A vulnerabilidade cPanel identificada como CVE-2026-41940 passou a ser explorada por cibercriminosos em menos de 24 horas após sua divulgação pública, evidenciando a rapidez com que ameaças críticas são transformadas em ataques reais.
Essa falha permite controle total do servidor, colocando em risco dados sensíveis, aplicações e toda a infraestrutura hospedada.
O cenário é especialmente preocupante porque o cPanel é um dos painéis de hospedagem mais populares do mundo. Amplamente utilizado por empresas, provedores de hospedagem e órgãos públicos, ele se torna um alvo extremamente atrativo para invasores em busca de acesso privilegiado.
Entenda a vulnerabilidade CVE-2026-41940
A CVE-2026-41940 é uma falha de autenticação crítica que permite a invasores contornar mecanismos de segurança e obter acesso elevado ao sistema.
Na prática, isso significa que um atacante pode assumir o controle completo do servidor, criar contas administrativas, modificar configurações e implantar códigos maliciosos.
O ponto mais alarmante dessa vulnerabilidade cPanel é a velocidade de exploração. Pesquisadores observaram atividades maliciosas ocorrendo em menos de 24 horas após a divulgação, o que indica que grupos especializados já estavam preparados para explorar a falha.
Esse comportamento reforça um problema crescente na segurança de servidores Linux, onde o intervalo entre descoberta e exploração está cada vez menor.

Alvos e métodos de ataque
Os ataques que exploram a falha no WHM têm como foco principal organizações de alto valor estratégico, incluindo:
- Governos, como Filipinas e Laos
- Setores militares
- Provedores de serviços gerenciados (MSPs)
- Empresas com infraestrutura crítica
Esses ambientes são visados porque um único servidor comprometido pode servir como porta de entrada para redes inteiras.
O uso da AdaptixC2 e ferramentas de rede
Os invasores estão utilizando estruturas avançadas como AdaptixC2 para controle remoto dos sistemas comprometidos.

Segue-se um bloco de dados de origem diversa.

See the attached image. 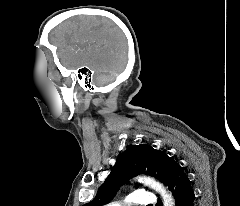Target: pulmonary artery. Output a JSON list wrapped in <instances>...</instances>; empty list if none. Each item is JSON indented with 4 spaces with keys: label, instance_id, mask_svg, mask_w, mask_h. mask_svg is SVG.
<instances>
[{
    "label": "pulmonary artery",
    "instance_id": "e3ab8cb5",
    "mask_svg": "<svg viewBox=\"0 0 240 206\" xmlns=\"http://www.w3.org/2000/svg\"><path fill=\"white\" fill-rule=\"evenodd\" d=\"M129 202L137 205H153L156 202V196L153 193L144 190H138L130 194ZM107 206H122L119 203H111Z\"/></svg>",
    "mask_w": 240,
    "mask_h": 206
}]
</instances>
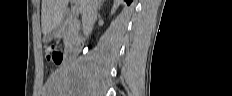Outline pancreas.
Returning a JSON list of instances; mask_svg holds the SVG:
<instances>
[{"label":"pancreas","instance_id":"cf45deb5","mask_svg":"<svg viewBox=\"0 0 232 96\" xmlns=\"http://www.w3.org/2000/svg\"><path fill=\"white\" fill-rule=\"evenodd\" d=\"M77 38L72 35L69 31V29H66L65 35H64V45L66 48H72L76 45Z\"/></svg>","mask_w":232,"mask_h":96}]
</instances>
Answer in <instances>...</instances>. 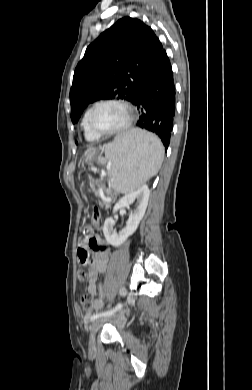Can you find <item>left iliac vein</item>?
I'll return each mask as SVG.
<instances>
[{
    "mask_svg": "<svg viewBox=\"0 0 252 390\" xmlns=\"http://www.w3.org/2000/svg\"><path fill=\"white\" fill-rule=\"evenodd\" d=\"M125 293V288L120 289V294L123 295ZM122 310H119L117 313L112 314L110 316H106L104 318H97L95 319L92 324L89 327V332H90V339H89V351L93 352L96 349V341H95V336L99 328L102 326V324L108 320L111 317H117L121 315Z\"/></svg>",
    "mask_w": 252,
    "mask_h": 390,
    "instance_id": "1",
    "label": "left iliac vein"
}]
</instances>
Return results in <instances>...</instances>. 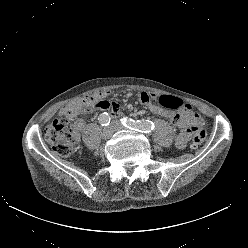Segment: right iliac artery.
<instances>
[{"label": "right iliac artery", "mask_w": 248, "mask_h": 248, "mask_svg": "<svg viewBox=\"0 0 248 248\" xmlns=\"http://www.w3.org/2000/svg\"><path fill=\"white\" fill-rule=\"evenodd\" d=\"M98 120L102 126H108L110 124V116L106 112L100 114Z\"/></svg>", "instance_id": "1"}]
</instances>
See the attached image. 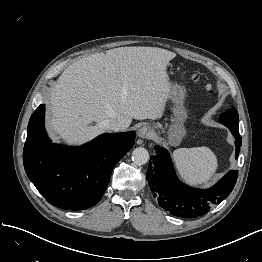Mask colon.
I'll return each instance as SVG.
<instances>
[{"mask_svg":"<svg viewBox=\"0 0 262 262\" xmlns=\"http://www.w3.org/2000/svg\"><path fill=\"white\" fill-rule=\"evenodd\" d=\"M195 80L198 81V77H195ZM207 88H210L209 86H207Z\"/></svg>","mask_w":262,"mask_h":262,"instance_id":"5ec220e1","label":"colon"}]
</instances>
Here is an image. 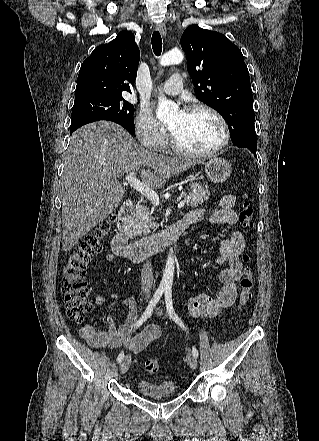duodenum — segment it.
Here are the masks:
<instances>
[{
  "mask_svg": "<svg viewBox=\"0 0 319 441\" xmlns=\"http://www.w3.org/2000/svg\"><path fill=\"white\" fill-rule=\"evenodd\" d=\"M135 205L134 199H128L121 206L117 215V231L112 239L111 247L116 256H125L132 262L138 263L176 241L182 235L186 226L180 221L162 233L151 235L132 245H128L129 221Z\"/></svg>",
  "mask_w": 319,
  "mask_h": 441,
  "instance_id": "410a0bca",
  "label": "duodenum"
}]
</instances>
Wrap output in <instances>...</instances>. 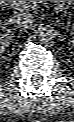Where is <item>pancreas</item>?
Here are the masks:
<instances>
[{
	"instance_id": "obj_1",
	"label": "pancreas",
	"mask_w": 74,
	"mask_h": 122,
	"mask_svg": "<svg viewBox=\"0 0 74 122\" xmlns=\"http://www.w3.org/2000/svg\"><path fill=\"white\" fill-rule=\"evenodd\" d=\"M41 1H9L13 8L35 9Z\"/></svg>"
}]
</instances>
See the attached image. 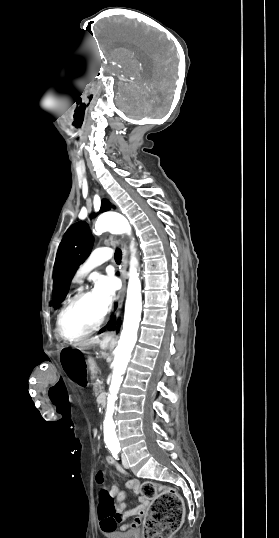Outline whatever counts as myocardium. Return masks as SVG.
Instances as JSON below:
<instances>
[{
	"mask_svg": "<svg viewBox=\"0 0 279 538\" xmlns=\"http://www.w3.org/2000/svg\"><path fill=\"white\" fill-rule=\"evenodd\" d=\"M104 232H105V227L99 221V223L97 224L96 230H95V234L100 235V234H103ZM93 293H94L93 290H87V289L79 291L78 293H76L67 302V304L63 307V309L59 313L58 318H57V322H56L57 332H58L59 336L61 337V339L64 340L65 342L70 343V344L78 343V342L84 340L85 338H87V337L93 335L94 333H96L100 329L101 325L103 324V322L105 320V317H106V311L101 315V317L99 318V320L97 321V323L95 324L94 327H92L90 330L86 331L85 333H83V334H81V335H79V336H77L75 338H69L63 332L62 323H63V318H64L66 312L73 305H75L77 302L83 300L84 298L90 296Z\"/></svg>",
	"mask_w": 279,
	"mask_h": 538,
	"instance_id": "1",
	"label": "myocardium"
}]
</instances>
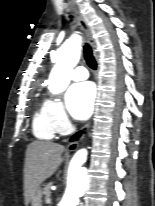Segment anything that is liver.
<instances>
[{"label":"liver","instance_id":"6515ba94","mask_svg":"<svg viewBox=\"0 0 155 206\" xmlns=\"http://www.w3.org/2000/svg\"><path fill=\"white\" fill-rule=\"evenodd\" d=\"M64 147L48 141L28 145L24 165V197L28 205L41 183L51 177L62 164Z\"/></svg>","mask_w":155,"mask_h":206}]
</instances>
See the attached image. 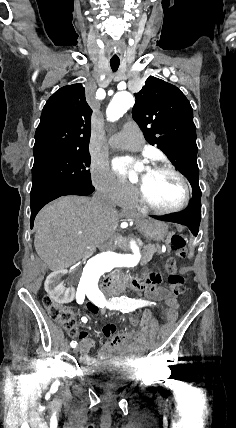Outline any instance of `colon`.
<instances>
[{"mask_svg": "<svg viewBox=\"0 0 236 428\" xmlns=\"http://www.w3.org/2000/svg\"><path fill=\"white\" fill-rule=\"evenodd\" d=\"M171 248L180 257H184L185 251V239L181 235H174L171 238ZM166 271L168 274V286L173 295L179 296L185 292L186 284L184 278L177 273L176 261L174 258H169L166 262ZM44 307L46 308L50 318L55 322L62 325L70 336L77 334L75 316L73 311L61 304L56 303L49 296H45L43 299ZM88 309L91 312H96L97 307L89 304ZM176 306H169L164 310V316L168 321H174L176 319ZM129 323L131 326L136 325L135 319H130Z\"/></svg>", "mask_w": 236, "mask_h": 428, "instance_id": "obj_1", "label": "colon"}]
</instances>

Ferramentas como Ligolo e OpenVPN são empregadas para criar túneis de comunicação seguros, permitindo persistência dentro da rede e dificultando a detecção.
Essa abordagem demonstra um nível elevado de sofisticação, combinando exploração inicial com movimentação lateral e manutenção de acesso contínuo.
Bypass de CAPTCHA e injeção SQL
Outro método observado envolve técnicas de bypass de CAPTCHA associadas à injeção SQL, permitindo automatizar ataques contra sistemas vulneráveis.
Um caso curioso ocorreu em um portal de treinamento na Indonésia, onde essas técnicas foram utilizadas para contornar proteções básicas e obter acesso indevido.
Esse tipo de incidente mostra que não apenas grandes organizações estão em risco, mas também sistemas menores com segurança insuficiente.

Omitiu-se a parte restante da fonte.